"When women run for high-profile public office, that directly impacts women and girls’ ability to imagine that they can do the same."

Author Hayashi’s lively look at the strivings and successes of women in the political realm offers portraits of those who are engaged in the gender equality struggle and a meaningful sharing of her own experience in rising above the pressures and prejudices of gender and race. In the farming area of South Korea where she was born, with the name Mi Kyung, women were “seen and not heard” and were expected to manage the house and children. There was no possibility of a female ever serving as a political or organizational leader. When her parents moved from Korea, then in the midst of perilous political unrest, to America, Hayashi, age twelve, was given the name Mary. She didn’t know the language and was one of only a few non-white children in school. Once she began receiving tutoring in English, her high intelligence took hold, and she progressed to college in the 1980s when American women were seeking wider liberation.

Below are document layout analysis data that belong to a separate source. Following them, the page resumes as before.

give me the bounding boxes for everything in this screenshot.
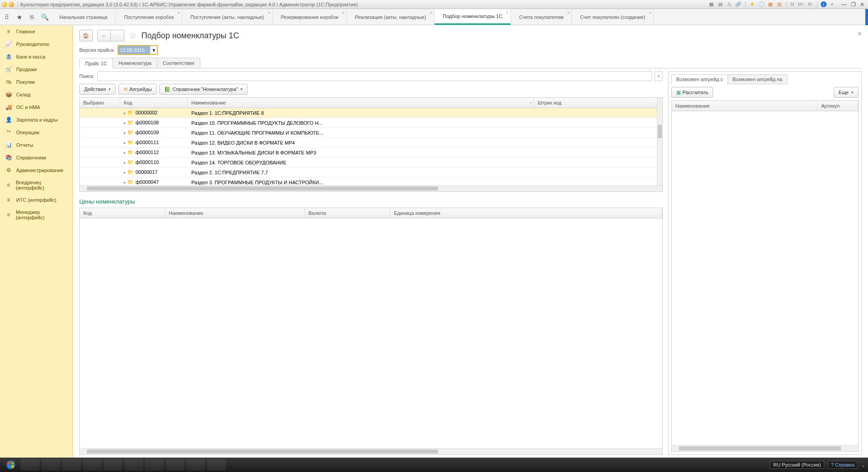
horizontal-scrollbar-3[interactable] xyxy=(672,445,858,451)
grid-icon[interactable]: ▦ xyxy=(708,1,715,8)
sidebar-item[interactable]: ⚙Администрирование xyxy=(0,164,72,177)
horizontal-scrollbar-2[interactable] xyxy=(80,448,662,454)
m-plus-label[interactable]: M+ xyxy=(797,1,805,8)
table-row[interactable]: ▸📁ф0000108 Раздел 10. ПРОГРАММНЫЕ ПРОДУК… xyxy=(80,118,662,128)
taskbar-item[interactable] xyxy=(124,459,143,471)
language-indicator[interactable]: RU Русский (Россия) xyxy=(770,461,824,469)
search-input[interactable] xyxy=(97,71,652,81)
col2-name[interactable]: Наименование xyxy=(165,208,305,218)
cal-icon[interactable]: ▥ xyxy=(776,1,783,8)
sidebar-item[interactable]: ≡ИТС (интерфейс) xyxy=(0,194,72,206)
sidebar-item[interactable]: 📊Отчеты xyxy=(0,139,72,151)
expand-icon[interactable]: ▸ xyxy=(124,150,126,155)
tab-close-icon[interactable]: × xyxy=(649,10,651,15)
col2-unit[interactable]: Единица измерения xyxy=(390,208,662,218)
subtab[interactable]: Номенклатура xyxy=(113,58,158,68)
start-button[interactable] xyxy=(3,459,19,471)
date-dropdown-button[interactable]: ▾ xyxy=(150,46,157,54)
table-row[interactable]: ▸📁00000017 Раздел 2. 1С:ПРЕДПРИЯТИЕ 7.7 xyxy=(80,168,662,177)
close-button[interactable]: ✕ xyxy=(858,1,866,8)
main-tab[interactable]: Резервирование коробок× xyxy=(273,9,347,25)
tab-close-icon[interactable]: × xyxy=(567,10,570,15)
star-icon[interactable]: ★ xyxy=(749,1,756,8)
table-row[interactable]: ▸📁00000002 Раздел 1. 1С:ПРЕДПРИЯТИЕ 8 xyxy=(80,108,662,118)
sidebar-item[interactable]: 📦Склад xyxy=(0,88,72,101)
sidebar-item[interactable]: 📚Справочники xyxy=(0,151,72,164)
reference-button[interactable]: 📗Справочник "Номенклатура"▾ xyxy=(159,84,248,95)
doc-icon[interactable]: ▤ xyxy=(717,1,724,8)
apps-icon[interactable]: ⠿ xyxy=(3,13,11,21)
search-icon[interactable]: 🔍 xyxy=(41,13,49,21)
main-tab[interactable]: Счет покупателю (создание)× xyxy=(572,9,654,25)
sidebar-item[interactable]: 🚚ОС и НМА xyxy=(0,101,72,113)
table-row[interactable]: ▸📁ф0000112 Раздел 13. МУЗЫКАЛЬНЫЕ ДИСКИ … xyxy=(80,148,662,158)
history-icon[interactable]: ⎘ xyxy=(28,13,36,21)
taskbar-item[interactable] xyxy=(62,459,81,471)
table-row[interactable]: ▸📁ф0000110 Раздел 14. ТОРГОВОЕ ОБОРУДОВА… xyxy=(80,158,662,168)
main-tab[interactable]: Поступление коробок× xyxy=(116,9,182,25)
main-tab[interactable]: Реализация (акты, накладные)× xyxy=(347,9,435,25)
taskbar-item[interactable] xyxy=(104,459,122,471)
info-caret[interactable]: ▾ xyxy=(828,1,836,8)
expand-icon[interactable]: ▸ xyxy=(124,160,126,165)
expand-icon[interactable]: ▸ xyxy=(124,180,126,185)
page-close-button[interactable]: × xyxy=(858,30,862,38)
expand-icon[interactable]: ▸ xyxy=(124,111,126,115)
taskbar-item[interactable] xyxy=(186,459,205,471)
taskbar-item[interactable] xyxy=(41,459,60,471)
tab-close-icon[interactable]: × xyxy=(506,10,509,15)
main-tab[interactable]: Счета покупателям× xyxy=(511,9,572,25)
col2-code[interactable]: Код xyxy=(80,208,165,218)
alert-icon[interactable]: ⚠ xyxy=(726,1,733,8)
col-code[interactable]: Код xyxy=(120,98,188,108)
sidebar-item[interactable]: 🏦Банк и касса xyxy=(0,50,72,63)
clock-icon[interactable]: 🕘 xyxy=(758,1,765,8)
table-row[interactable]: ▸📁ф0000047 Раздел 3. ПРОГРАММНЫЕ ПРОДУКТ… xyxy=(80,177,662,185)
favorite-icon[interactable]: ★ xyxy=(15,13,23,21)
vertical-scrollbar[interactable] xyxy=(657,98,662,191)
forward-button[interactable]: → xyxy=(111,30,124,41)
calculate-button[interactable]: ▦Рассчитать xyxy=(671,87,713,98)
favorite-star-icon[interactable]: ☆ xyxy=(129,30,137,41)
link-icon[interactable]: 🔗 xyxy=(735,1,742,8)
tab-close-icon[interactable]: × xyxy=(268,10,271,15)
actions-button[interactable]: Действия▾ xyxy=(79,84,116,95)
rcol-name[interactable]: Наименование xyxy=(672,101,818,111)
calc-icon[interactable]: ▦ xyxy=(767,1,774,8)
sidebar-item[interactable]: ≡Менеджер (интерфейс) xyxy=(0,206,72,223)
col-selected[interactable]: Выбрано xyxy=(80,98,120,108)
subtab[interactable]: Прайс 1С xyxy=(79,58,113,68)
sidebar-item[interactable]: ≡Внедренец (интерфейс) xyxy=(0,177,72,194)
version-date-input[interactable] xyxy=(118,46,150,54)
main-tab[interactable]: Подбор номенклатуры 1С× xyxy=(434,9,511,25)
expand-icon[interactable]: ▸ xyxy=(124,121,126,125)
sidebar-item[interactable]: 📈Руководителю xyxy=(0,38,72,50)
taskbar-item[interactable] xyxy=(83,459,102,471)
main-tab[interactable]: Поступление (акты, накладные)× xyxy=(182,9,273,25)
sidebar-item[interactable]: 👤Зарплата и кадры xyxy=(0,113,72,126)
table-row[interactable]: ▸📁ф0000109 Раздел 11. ОБУЧАЮЩИЕ ПРОГРАММ… xyxy=(80,128,662,138)
m-label[interactable]: M xyxy=(790,1,795,8)
search-clear-button[interactable]: × xyxy=(655,71,663,81)
horizontal-scrollbar[interactable] xyxy=(80,185,662,191)
taskbar-item[interactable] xyxy=(145,459,164,471)
sidebar-item[interactable]: ≡Главное xyxy=(0,25,72,38)
sidebar-item[interactable]: ᵀᴷОперации xyxy=(0,126,72,139)
tray-expand-icon[interactable]: ⌄ xyxy=(861,462,865,468)
sidebar-item[interactable]: 🛒Продажи xyxy=(0,63,72,76)
subtab[interactable]: Соответствия xyxy=(157,58,200,68)
taskbar-item[interactable] xyxy=(166,459,185,471)
taskbar-item[interactable] xyxy=(207,459,226,471)
right-tab[interactable]: Возможен апгрейд на xyxy=(728,74,787,84)
sidebar-item[interactable]: 🛍Покупки xyxy=(0,76,72,88)
more-button[interactable]: Еще▾ xyxy=(834,87,859,98)
m-minus-label[interactable]: M- xyxy=(807,1,814,8)
col-barcode[interactable]: Штрих код xyxy=(534,98,662,108)
main-tab[interactable]: Начальная страница xyxy=(51,9,116,25)
expand-icon[interactable]: ▸ xyxy=(124,131,126,135)
maximize-button[interactable]: ❐ xyxy=(849,1,857,8)
tab-close-icon[interactable]: × xyxy=(342,10,345,15)
tab-close-icon[interactable]: × xyxy=(177,10,180,15)
tab-close-icon[interactable]: × xyxy=(430,10,433,15)
minimize-button[interactable]: — xyxy=(840,1,848,8)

Hayashi soon began to realize that she, too, could speak out within a meaningful career. She began work as a health care advocate, moving into the realm of local and then state government. She had remarkable encounters with the many women whose issues and ideals are highlighted here. A meeting with Elizabeth Toledo, a representative of the National Organization for Women, resulted in Hayashi being invited to speak for a march in San Francisco on the stage with Reverend Jesse Jackson and Gloria Steinem. She addresses a wide range of issues in the narrative: advocating for the mentally ill alongside Lauren Book, a Floridian legislator; working with Fiona Ma, a San Francisco County supervisor of Chinese descent, in support of women given unfairly stringent prison sentences for retaliating against highly abusive spouses; and in 1999, waging a successful lobbying effort along with Nancy Pelosi and others, to ensure that Asian Americans would be included in the campaign against excessive tobacco use. At that point, the author states, “This was representation, and I was hooked.” She would serve in the California State Legislature and continue her strong push for the wider participation of women in their state and national governance.

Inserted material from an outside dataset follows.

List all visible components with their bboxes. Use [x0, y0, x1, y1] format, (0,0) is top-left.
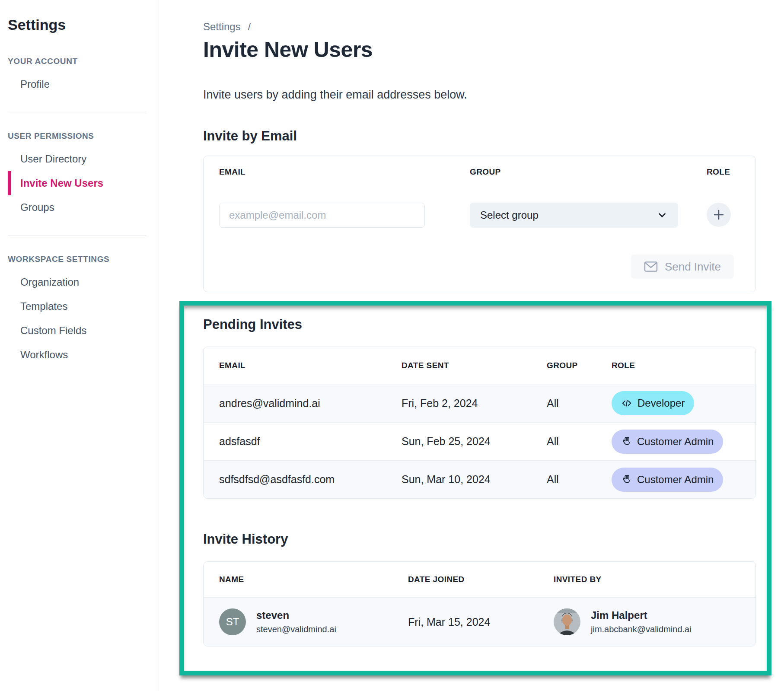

In each chapter of Hayashi’s powerful treatise, she offers case studies mined from her own experience in high office and as a leader in significant campaigns and organizations to battle prejudice—racial, gender, and national—wherever found. The women interviewed, those with whom she has collaborated closely, and the situations depicted of her work with them or on her own are carefully framed and serve as examples of her central message: though progress has been made, an innate bias still exists among Americans against women serving in positions of power, and both women and men need to work to staunch that tendency. To that end, she passionately appeals especially to female readers to grasp, as she was able to do, the power that they have within themselves to speak and be heard, to run for office, and to activate needed changes in the systems that have the potential to improve conditions for all. It is a task, Hayashi asserts, in which “we all have a role to play,” and it is essential to prove to ourselves and others that our nation is truly diverse and free. Hayashi’s inspiring book is both an excellent look at an extraordinary woman and a call to action for others.